At its regular monthly meeting Monday night, council heard that any vote on the project's approval would be delayed until after the city officially adopts its new Integrated Municipal Sustainability Plan (IMSP) and Development Regulations. Following that, Thomas Resources will then have to reapply for permission to carry out its proposed project.
A discrepancy in the development regulations governing the watershed area was identified through a legal review process undertaken by the city in its consideration of Thomas Resources’ proposal to conduct core drilling of 21 holes at nine locations around the watershed.
The company’s controversial exploration project is aimed at an eventual garnet and kyanite quarry operation.
In 2002, according to a release from the city, staff realized that Corner Brook’s water supply area was governed by two conflicting sets of regulations — one inside the city’s planning boundary and one outside.
As a result, the city made a request to the minister of Municipal Affairs to expand its municipal planning area boundary to include the natural drainage area for Corner Brook Stream.
The request was granted, but the new regulations won’t take effect until the new IMSP has been made into law by the provincial government.

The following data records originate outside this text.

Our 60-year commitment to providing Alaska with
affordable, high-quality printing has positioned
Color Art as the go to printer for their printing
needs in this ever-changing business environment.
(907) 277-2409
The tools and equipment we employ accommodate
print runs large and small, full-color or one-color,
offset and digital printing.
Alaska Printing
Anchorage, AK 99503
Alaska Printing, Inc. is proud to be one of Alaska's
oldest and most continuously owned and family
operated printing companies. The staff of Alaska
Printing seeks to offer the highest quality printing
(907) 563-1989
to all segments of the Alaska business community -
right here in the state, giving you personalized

The plan is currently in the commisioner’s hearing phase, and is expected to be adopted by late spring or early summer.
Monday night, city staff said it would be “in the best interest of both the public and the proponent to consider the proposal in the context of the new Development Regulations.”
The application will be subject to a minimum 14-day public consultation period, following which city council would vote on whether to approve the application.
Coun. Gary Kelly encouraged the public to continue to provide the city with feedback on the issue.